▶ _Your assignment_
Select all lines in the records that include "створок".

▶ _Record set_
----------
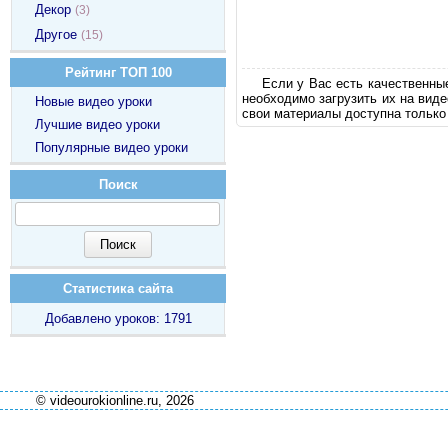
Декор
(3)
Другое
(15)
Рейтинг ТОП 100
Если у Вас есть качественны
необходимо загрузить их на вид
Новые видео уроки
свои материалы доступна только
Лучшие видео уроки
Популярные видео уроки
Поиск
Статистика сайта
Добавлено уроков: 1791
© videourokionline.ru, 2026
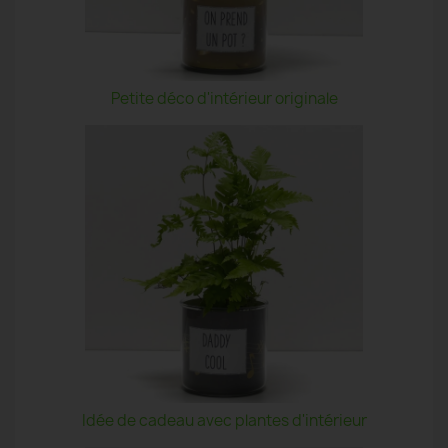
Petite déco d'intérieur originale
Idée de cadeau avec plantes d'intérieur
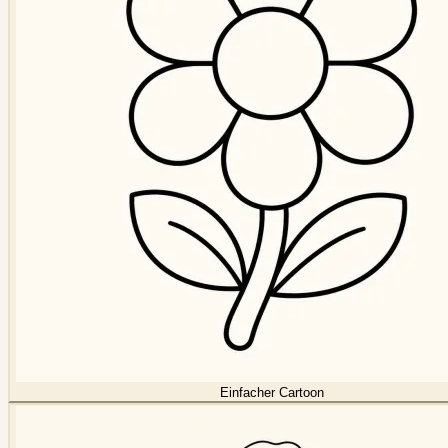
Einfacher Cartoon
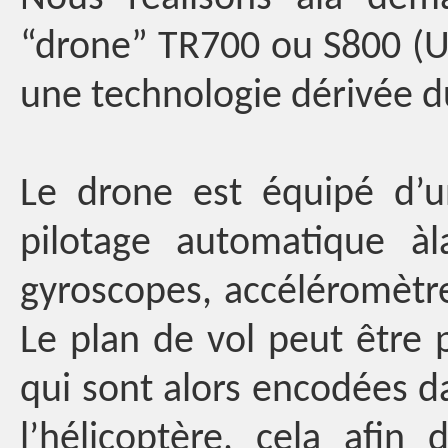
“drone” TR700 ou S800 (U
une technologie dérivée du 
Le drone est équipé d’u
pilotage automatique àl
gyroscopes, accéléromètre
Le plan de vol peut être 
qui sont alors encodées d
l’hélicoptère, cela afin 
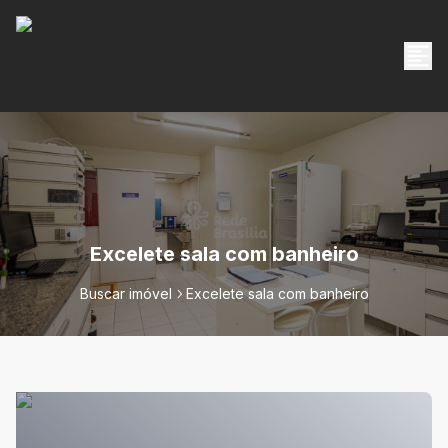
Excelete sala com banheiro
Buscar imóvel
Excelete sala com banheiro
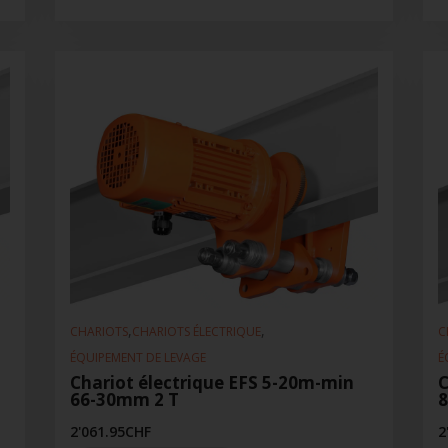
,
,
CHARIOTS
CHARIOTS ÉLECTRIQUE
C
ÉQUIPEMENT DE LEVAGE
É
Chariot électrique EFS 5-20m-min
C
66-30mm 2 T
8
2'061.95
CHF
2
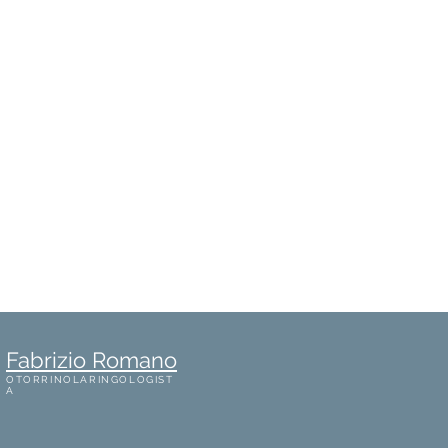
Fabrizio Romano
OTORRINOLARINGOLOGIST
A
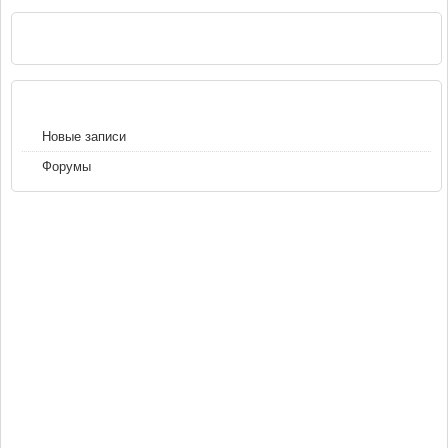
РЕКЛАМА
НАВИГАЦИЯ
Новые записи
Форумы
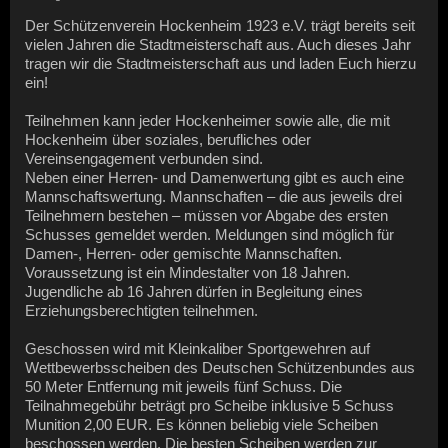
Der Schützenverein Hockenheim 1923 e.V. trägt bereits seit
vielen Jahren die Stadtmeisterschaft aus. Auch dieses Jahr
tragen wir die Stadtmeisterschaft aus und laden Euch hierzu
ein!
Teilnehmen kann jeder Hockenheimer sowie alle, die mit
Hockenheim über soziales, berufliches oder
Vereinsengagement verbunden sind.
Neben einer Herren- und Damenwertung gibt es auch eine
Mannschaftswertung. Mannschaften – die aus jeweils drei
Teilnehmern bestehen – müssen vor Abgabe des ersten
Schusses gemeldet werden. Meldungen sind möglich für
Damen-, Herren- oder gemischte Mannschaften.
Voraussetzung ist ein Mindestalter von 18 Jahren.
Jugendliche ab 16 Jahren dürfen in Begleitung eines
Erziehungsberechtigten teilnehmen.
Geschossen wird mit Kleinkaliber Sportgewehren auf
Wettbewerbsscheiben des Deutschen Schützenbundes aus
50 Meter Entfernung mit jeweils fünf Schuss. Die
Teilnahmegebühr beträgt pro Scheibe inklusive 5 Schuss
Munition 2,00 EUR. Es können beliebig viele Scheiben
beschossen werden. Die besten Scheiben werden zur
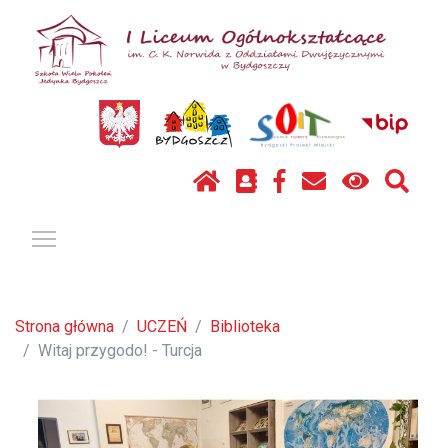
Pokaż / ukryj menu
Strona główna
UCZEŃ
Biblioteka
Witaj przygodo! - Turcja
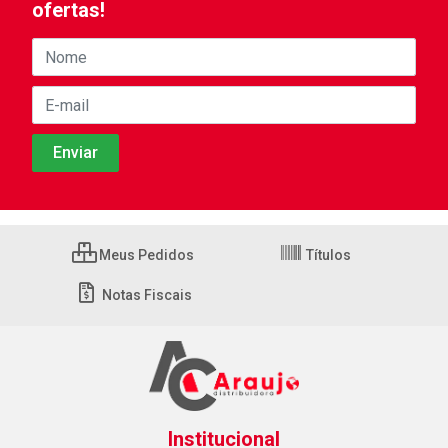
ofertas!
Meus Pedidos
Títulos
Notas Fiscais
Institucional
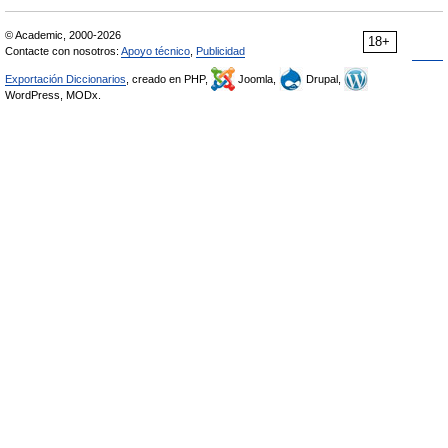
© Academic, 2000-2026
18+
Contacte con nosotros:
Apoyo técnico
,
Publicidad
Exportación Diccionarios
, creado en PHP,
Joomla,
Drupal,
WordPress, MODx.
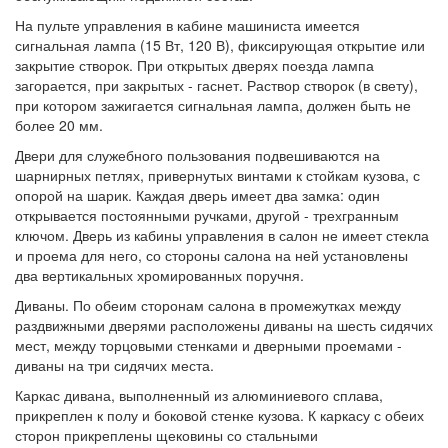
На пульте управления в кабине машиниста имеется
сигнальная лампа (15 Вт, 120 В), фиксирующая открытие или
закрытие створок. При открытых дверях поезда лампа
загорается, при закрытых - гаснет. Раствор створок (в свету),
при котором зажигается сигнальная лампа, должен быть не
более 20 мм.
Двери для служебного пользования подвешиваются на
шарнирных петлях, привернутых винтами к стойкам кузова, с
опорой на шарик. Каждая дверь имеет два замка: один
открывается постоянными ручками, другой - трехгранным
ключом. Дверь из кабины управления в салон не имеет стекла
и проема для него, со стороны салона на ней установлены
два вертикальных хромированных поручня.
Диваны. По обеим сторонам салона в промежутках между
раздвижными дверями расположены диваны на шесть сидячих
мест, между торцовыми стенками и дверными проемами -
диваны на три сидячих места.
Каркас дивана, выполненный из алюминиевого сплава,
прикреплен к полу и боковой стенке кузова. К каркасу с обеих
сторон прикреплены щековины со стальными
----------
▶ _Written answer_
закрытие створок. При открытых дверях поезда лампа
загорается, при закрытых - гаснет. Раствор створок (в свету),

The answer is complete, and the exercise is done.